The Federal Trade Commission is paying attention to security as well. In addition to enforcement actions that point to security promises, the FTC has published security guidance – a lessons learned from enforcement actions, if you will. Moreover, even without regulator oversight, the possibility of a data breach brings with it a complex set of state laws and costs associated with notification and possible litigation.
Another trend is the increased responsibility of vendors to health organizations. As enforcement rises and sophistication of health care organizations about HIPAA increases, these “covered entities” under HIPAA expect more from their vendors, most of whom qualify as Business Associates under HIPAA. In turn, Business Associates are required to sign up for HIPAA obligations in a Business Associate Agreement, and then live up to those responsibilities with both direct regulatory compliance risk and liability to the covered entities they support. While early in the life of HIPAA, before the amendments under HITECH in 2009, healthcare organizations may have been more concerned with their own HIPAA compliance than for their vendors’ compliance, now vendors are asked more in-depth questions about how they comply.
With this in mind, the HIPAA anniversary is a great reminder that the security risk assessments and the strong privacy and security programs that HIPAA requires are more important to today’s healthcare businesses and their vendors – not less.

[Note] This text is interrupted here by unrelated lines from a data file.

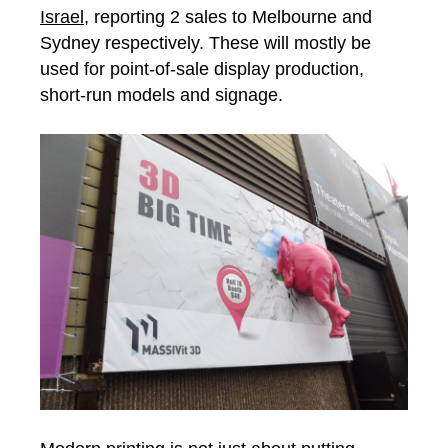
Israel,
reporting 2 sales to Melbourne and
Sydney respectively. These will mostly be
used for point-of-sale display production,
short-run models and signage.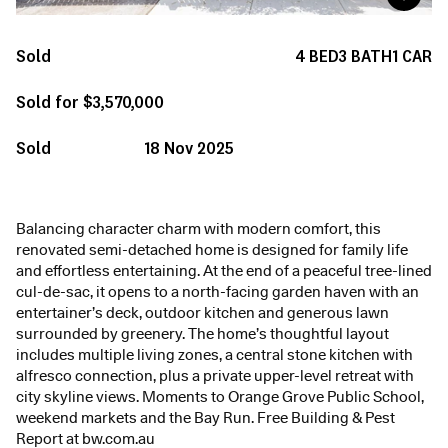
Sold
4
BED
3
BATH
1
CAR
Sold for $3,570,000
Sold
18 Nov 2025
Balancing character charm with modern comfort, this
renovated semi-detached home is designed for family life
and effortless entertaining. At the end of a peaceful tree-lined
cul-de-sac, it opens to a north-facing garden haven with an
entertainer’s deck, outdoor kitchen and generous lawn
surrounded by greenery. The home’s thoughtful layout
includes multiple living zones, a central stone kitchen with
alfresco connection, plus a private upper-level retreat with
city skyline views. Moments to Orange Grove Public School,
weekend markets and the Bay Run. Free Building & Pest
Report at bw.com.au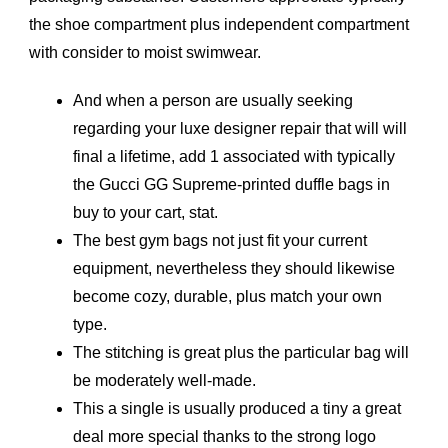
the shoe compartment plus independent compartment
with consider to moist swimwear.
And when a person are usually seeking
regarding your luxe designer repair that will will
final a lifetime, add 1 associated with typically
the Gucci GG Supreme-printed duffle bags in
buy to your cart, stat.
The best gym bags not just fit your current
equipment, nevertheless they should likewise
become cozy, durable, plus match your own
type.
The stitching is great plus the particular bag will
be moderately well-made.
This a single is usually produced a tiny a great
deal more special thanks to the strong logo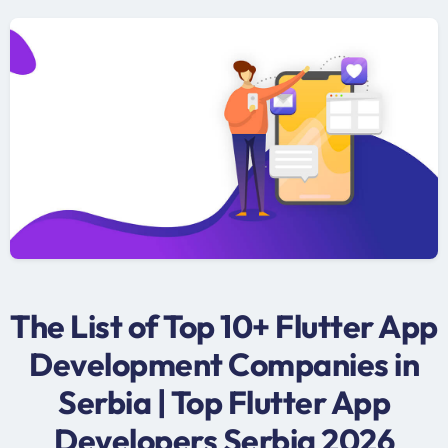
The List of Top 10+ Flutter App
Development Companies in
Serbia | Top Flutter App
Developers Serbia 2026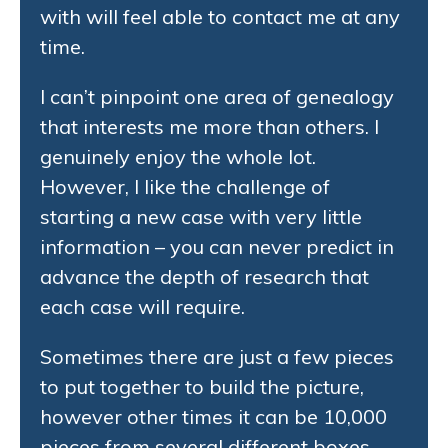
with will feel able to contact me at any
time.
I can’t pinpoint one area of genealogy
that interests me more than others. I
genuinely enjoy the whole lot.
However, I like the challenge of
starting a new case with very little
information – you can never predict in
advance the depth of research that
each case will require.
Sometimes there are just a few pieces
to put together to build the picture,
however other times it can be 10,000
pieces from several different boxes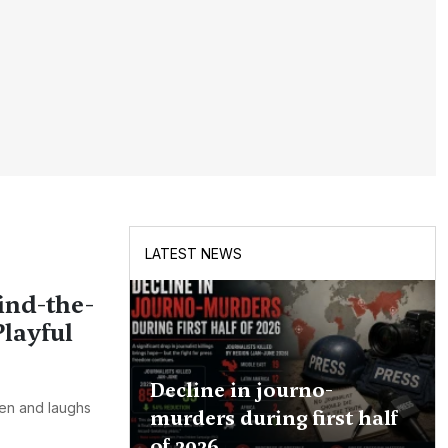
LATEST NEWS
ind-the-
layful
Decline in journo-
een and laughs
murders during first half
of 2026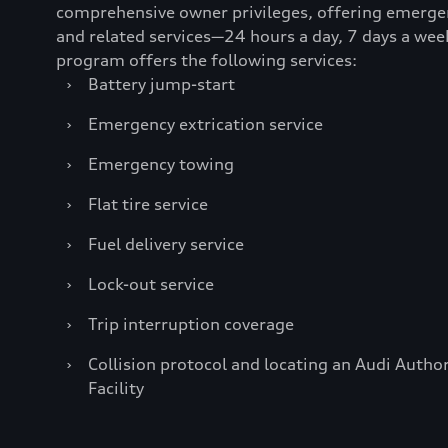
comprehensive owner privileges, offering emerge
and related services—24 hours a day, 7 days a wee
program offers the following services:
›
Battery jump-start
›
Emergency extrication service
›
Emergency towing
›
Flat tire service
›
Fuel delivery service
›
Lock-out service
›
Trip interruption coverage
›
Collision protocol and locating an Audi Author
Facility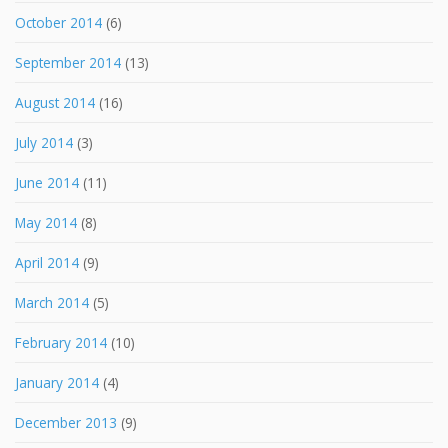
October 2014
(6)
September 2014
(13)
August 2014
(16)
July 2014
(3)
June 2014
(11)
May 2014
(8)
April 2014
(9)
March 2014
(5)
February 2014
(10)
January 2014
(4)
December 2013
(9)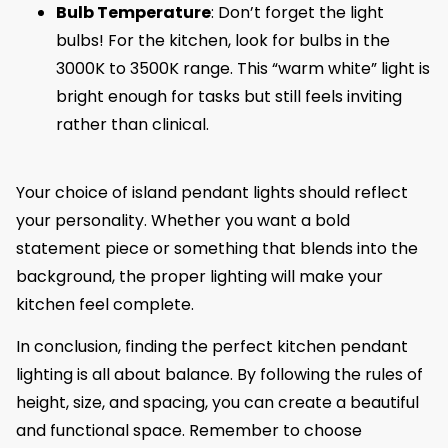
Bulb Temperature
: Don’t forget the light
bulbs! For the kitchen, look for bulbs in the
3000K to 3500K range. This “warm white” light is
bright enough for tasks but still feels inviting
rather than clinical.
Your choice of island pendant lights should reflect
your personality. Whether you want a bold
statement piece or something that blends into the
background, the proper lighting will make your
kitchen feel complete.
In conclusion, finding the perfect kitchen pendant
lighting is all about balance. By following the rules of
height, size, and spacing, you can create a beautiful
and functional space. Remember to choose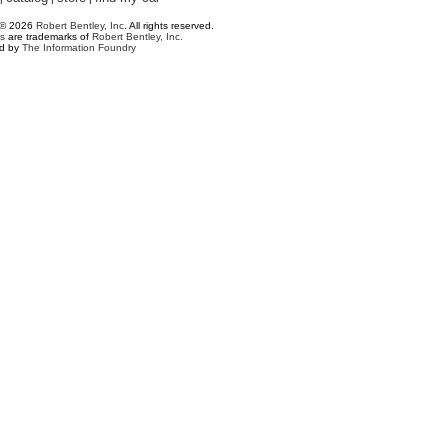
 © 2026
Robert Bentley, Inc
. All rights reserved.
s
are trademarks of
Robert Bentley, Inc.
ed by
The Information Foundry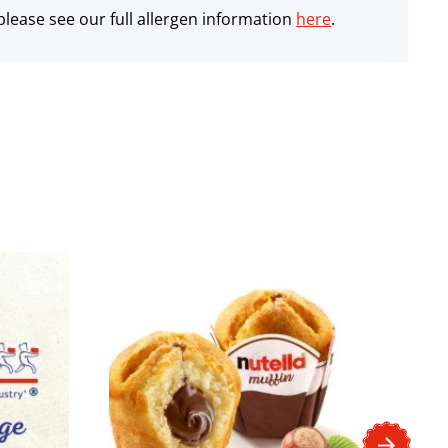
lease see our full allergen information
here
.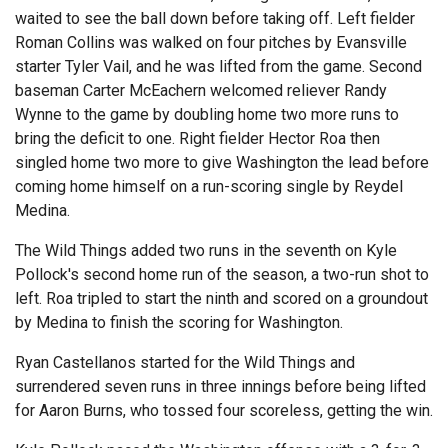
waited to see the ball down before taking off. Left fielder
Roman Collins was walked on four pitches by Evansville
starter Tyler Vail, and he was lifted from the game. Second
baseman Carter McEachern welcomed reliever Randy
Wynne to the game by doubling home two more runs to
bring the deficit to one. Right fielder Hector Roa then
singled home two more to give Washington the lead before
coming home himself on a run-scoring single by Reydel
Medina.
The Wild Things added two runs in the seventh on Kyle
Pollock's second home run of the season, a two-run shot to
left. Roa tripled to start the ninth and scored on a groundout
by Medina to finish the scoring for Washington.
Ryan Castellanos started for the Wild Things and
surrendered seven runs in three innings before being lifted
for Aaron Burns, who tossed four scoreless, getting the win.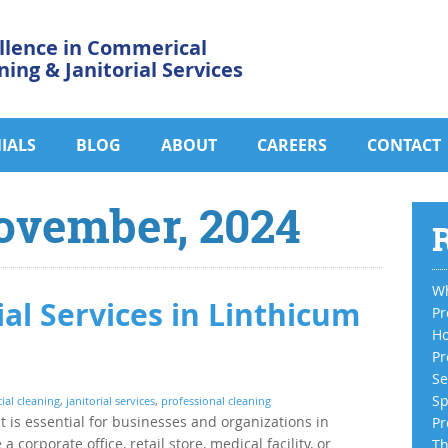
llence in Commerical
ning & Janitorial Services
IALS
BLOG
ABOUT
CAREERS
CONTACT
ovember, 2024
R
Wh
ial Services in Linthicum
Pr
Ho
Pr
Se
Sp
al cleaning
,
janitorial services
,
professional cleaning
 is essential for businesses and organizations in
Pr
orporate office, retail store, medical facility, or
Th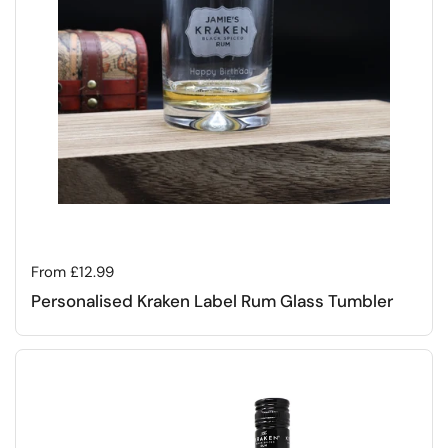
Regular price
From £12.99
Personalised Kraken Label Rum Glass Tumbler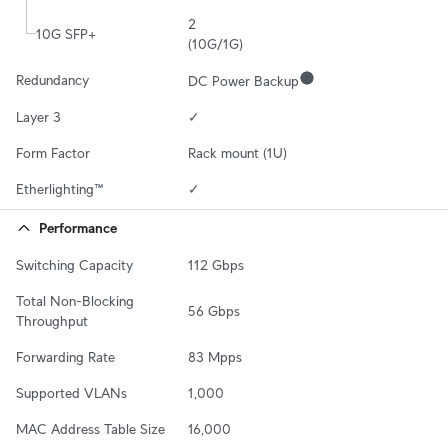
2

10G SFP+
(10G/1G)
Redundancy
DC Power Backup
Layer 3
✓
Form Factor
Rack mount (1U)
Etherlighting™
✓
Performance
Switching Capacity
112 Gbps
Total Non-Blocking 
56 Gbps
Throughput
Forwarding Rate
83 Mpps
Supported VLANs
1,000
MAC Address Table Size
16,000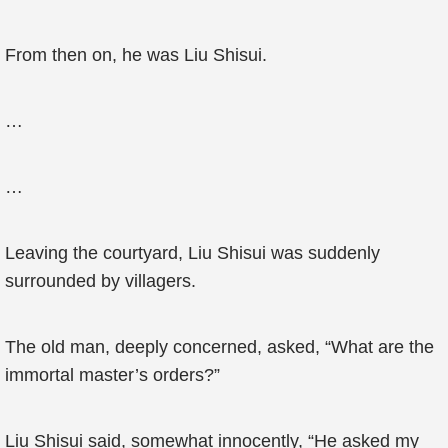
From then on, he was Liu Shisui.
…
…
Leaving the courtyard, Liu Shisui was suddenly
surrounded by villagers.
The old man, deeply concerned, asked, “What are the
immortal master’s orders?”
Liu Shisui said, somewhat innocently, “He asked my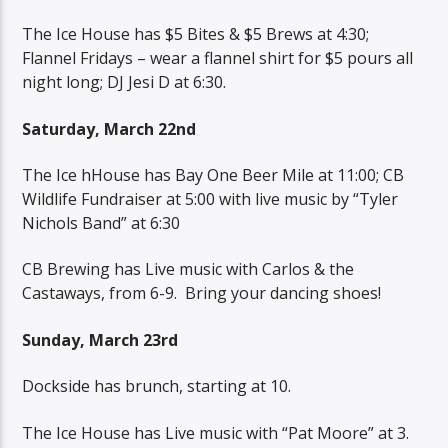
The Ice House has $5 Bites & $5 Brews at 4:30;
Flannel Fridays – wear a flannel shirt for $5 pours all
night long; DJ Jesi D at 6:30.
Saturday, March 22nd
The Ice hHouse has Bay One Beer Mile at 11:00; CB
Wildlife Fundraiser at 5:00 with live music by “Tyler
Nichols Band” at 6:30
CB Brewing has Live music with Carlos & the
Castaways, from 6-9.
Bring your dancing shoes!
Sunday, March 23rd
Dockside has brunch, starting at 10.
The Ice House has Live music with “Pat Moore” at 3.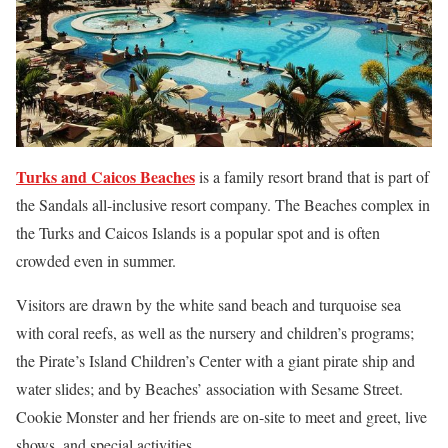
Turks and Caicos Beaches
is a family resort brand that is part of
the Sandals all-inclusive resort company. The Beaches complex in
the Turks and Caicos Islands is a popular spot and is often
crowded even in summer.
Visitors are drawn by the white sand beach and turquoise sea
with coral reefs, as well as the nursery and children’s programs;
the Pirate’s Island Children’s Center with a giant pirate ship and
water slides; and by Beaches’ association with Sesame Street.
Cookie Monster and her friends are on-site to meet and greet, live
shows, and special activities.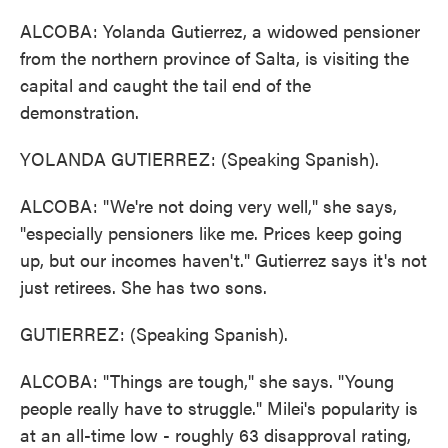
ALCOBA: Yolanda Gutierrez, a widowed pensioner
from the northern province of Salta, is visiting the
capital and caught the tail end of the
demonstration.
YOLANDA GUTIERREZ: (Speaking Spanish).
ALCOBA: "We're not doing very well," she says,
"especially pensioners like me. Prices keep going
up, but our incomes haven't." Gutierrez says it's not
just retirees. She has two sons.
GUTIERREZ: (Speaking Spanish).
ALCOBA: "Things are tough," she says. "Young
people really have to struggle." Milei's popularity is
at an all-time low - roughly 63 disapproval rating,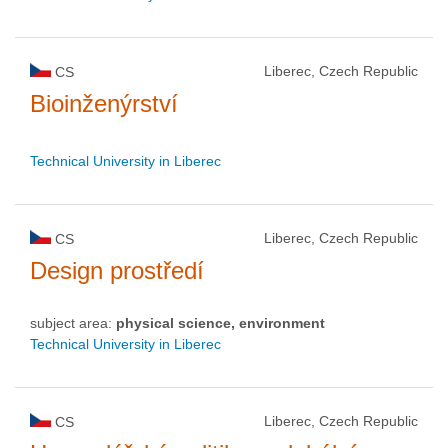
Liberec, Czech Republic
CS
Bioinženýrství
Technical University in Liberec
Liberec, Czech Republic
CS
Design prostředí
subject area:
physical science, environment
Technical University in Liberec
Liberec, Czech Republic
CS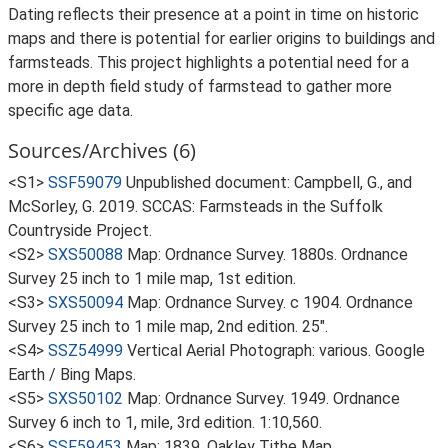
Dating reflects their presence at a point in time on historic
maps and there is potential for earlier origins to buildings and
farmsteads. This project highlights a potential need for a
more in depth field study of farmstead to gather more
specific age data.
Sources/Archives (6)
<S1>
SSF59079
Unpublished document: Campbell, G., and
McSorley, G. 2019. SCCAS: Farmsteads in the Suffolk
Countryside Project.
<S2>
SXS50088
Map: Ordnance Survey. 1880s. Ordnance
Survey 25 inch to 1 mile map, 1st edition.
<S3>
SXS50094
Map: Ordnance Survey. c 1904. Ordnance
Survey 25 inch to 1 mile map, 2nd edition. 25".
<S4>
SSZ54999
Vertical Aerial Photograph: various. Google
Earth / Bing Maps.
<S5>
SXS50102
Map: Ordnance Survey. 1949. Ordnance
Survey 6 inch to 1, mile, 3rd edition. 1:10,560.
<S6>
SSF59453
Map: 1839. Oakley Tithe Map.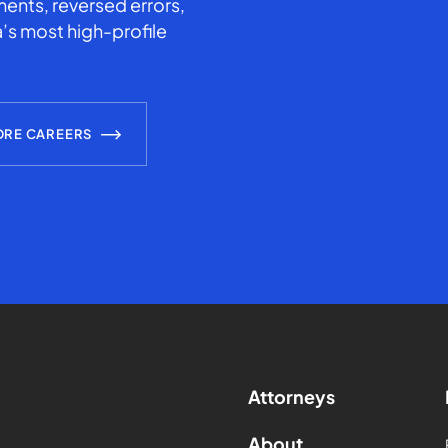
ents, reversed errors,
’s most high-profile
ORE CAREERS
Attorneys
About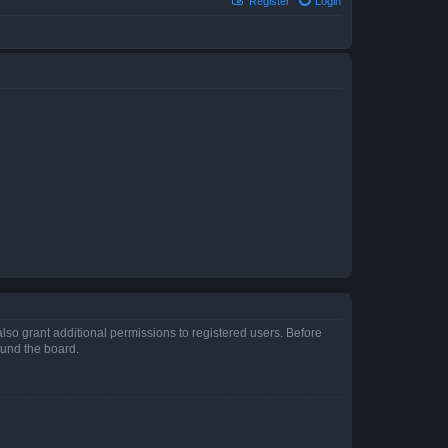
Register
Login
lso grant additional permissions to registered users. Before
ound the board.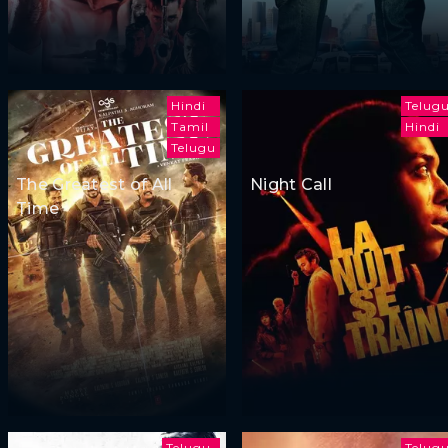
Hindi
Telug
Tamil
Hindi
Telugu
The Greatest of All
Night Call
Time
Telugu
Telug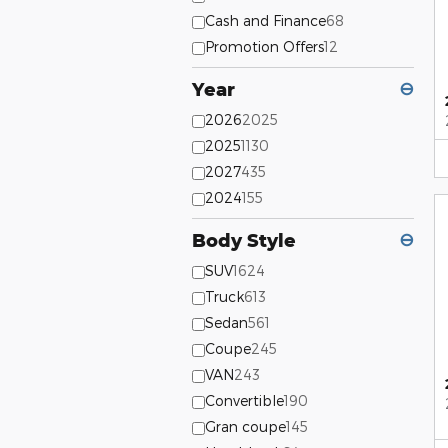
Cash and Finance
68
Promotion Offers
12
Year
⊖
2026
2025
2025
1130
2027
435
2024
155
Body Style
⊖
SUV
1624
Truck
613
Sedan
561
Coupe
245
VAN
243
Convertible
190
Gran coupe
145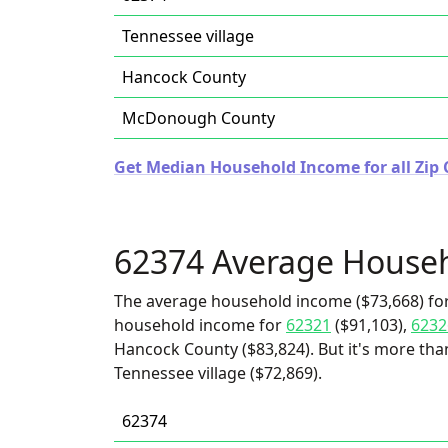
Tennessee village
Hancock County
McDonough County
Get Median Household Income for all Zip Co
62374 Average House
The average household income ($73,668) for
household income for
62321
($91,103),
6232
Hancock County ($83,824). But it's more t
Tennessee village ($72,869).
62374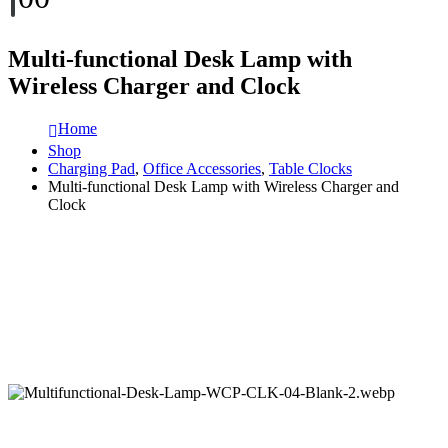
Multi-functional Desk Lamp with
Wireless Charger and Clock
Home
Shop
Charging Pad
,
Office Accessories
,
Table Clocks
Multi-functional Desk Lamp with Wireless Charger and
Clock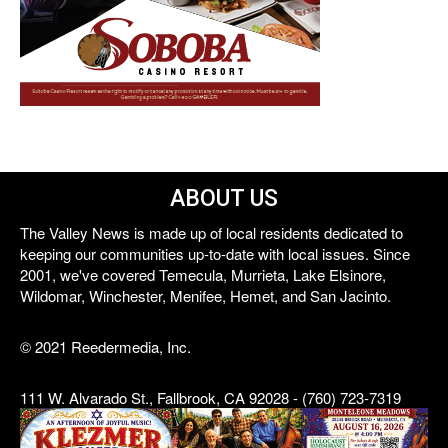
ABOUT US
The Valley News is made up of local residents dedicated to
keeping our communities up-to-date with local issues. Since
2001, we've covered Temecula, Murrieta, Lake Elsinore,
Wildomar, Winchester, Menifee, Hemet, and San Jacinto.
© 2021 Reedermedia, Inc.
111 W. Alvarado St., Fallbrook, CA 92028 - (760) 723-7319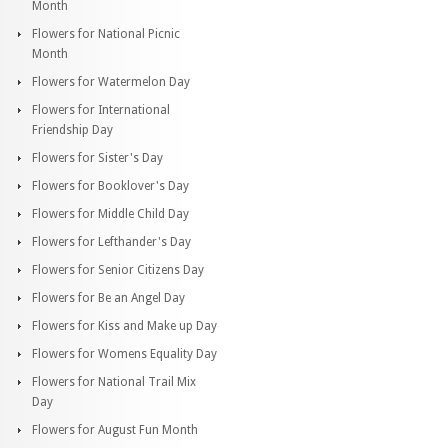
Month
Flowers for National Picnic
Month
Flowers for Watermelon Day
Flowers for International
Friendship Day
Flowers for Sister's Day
Flowers for Booklover's Day
Flowers for Middle Child Day
Flowers for Lefthander's Day
Flowers for Senior Citizens Day
Flowers for Be an Angel Day
Flowers for Kiss and Make up Day
Flowers for Womens Equality Day
Flowers for National Trail Mix
Day
Flowers for August Fun Month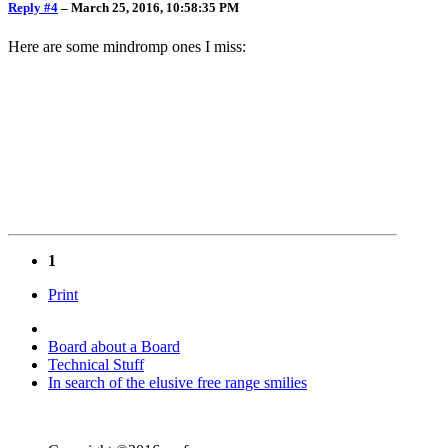
Reply #4
–
March 25, 2016, 10:58:35 PM
Here are some mindromp ones I miss:
1
Print
Board about a Board
Technical Stuff
In search of the elusive free range smilies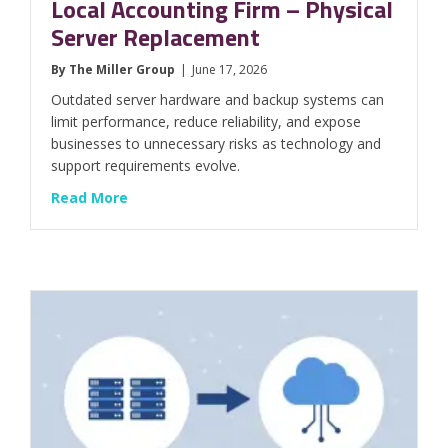
Local Accounting Firm – Physical
Server Replacement
By
The Miller Group
|
June 17, 2026
Outdated server hardware and backup systems can
limit performance, reduce reliability, and expose
businesses to unnecessary risks as technology and
support requirements evolve.
about Local Accounting Firm – Physical Ser
Read More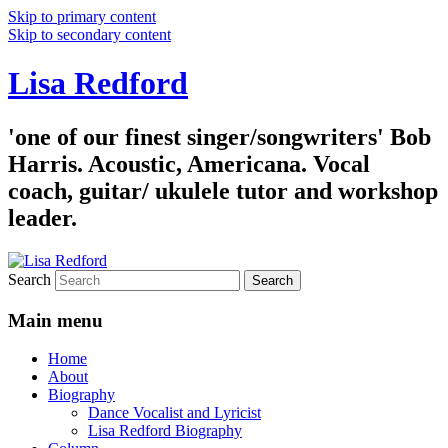
Skip to primary content
Skip to secondary content
Lisa Redford
'one of our finest singer/songwriters' Bob
Harris. Acoustic, Americana. Vocal
coach, guitar/ ukulele tutor and workshop
leader.
Search
Main menu
Home
About
Biography
Dance Vocalist and Lyricist
Lisa Redford Biography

In fact, as part of its settlement, Advocate Health Care has agreed to conduct a complete risk assessment and present security plans to HHS for approval. It makes sense, then, that organizations that handle sensitive personal information – such as Protected Health Information (PHI) – would take the same measures on their own.
A first step can be a HIPAA Health Check; a high level gap analysis against HIPAA privacy, security and breach notification requirements compared with current practices and documentation. The purpose of this Health Check is to identify areas in which major program components are either not adequately documented, or may not exist at all. From this high level gap analysis, an organization can consider how to prioritize and address in a reasonable and thoughtful way.
With over 10 significant settlements year to date and commencement of the Phase 2 HIPAA Audit program review of both covered entities and business associates, our 20th year of HIPAA brings with it increasing security and privacy focus and expectations. Fortunately, there are also more resources available to organizations who wish to double down on their compliance and security stance.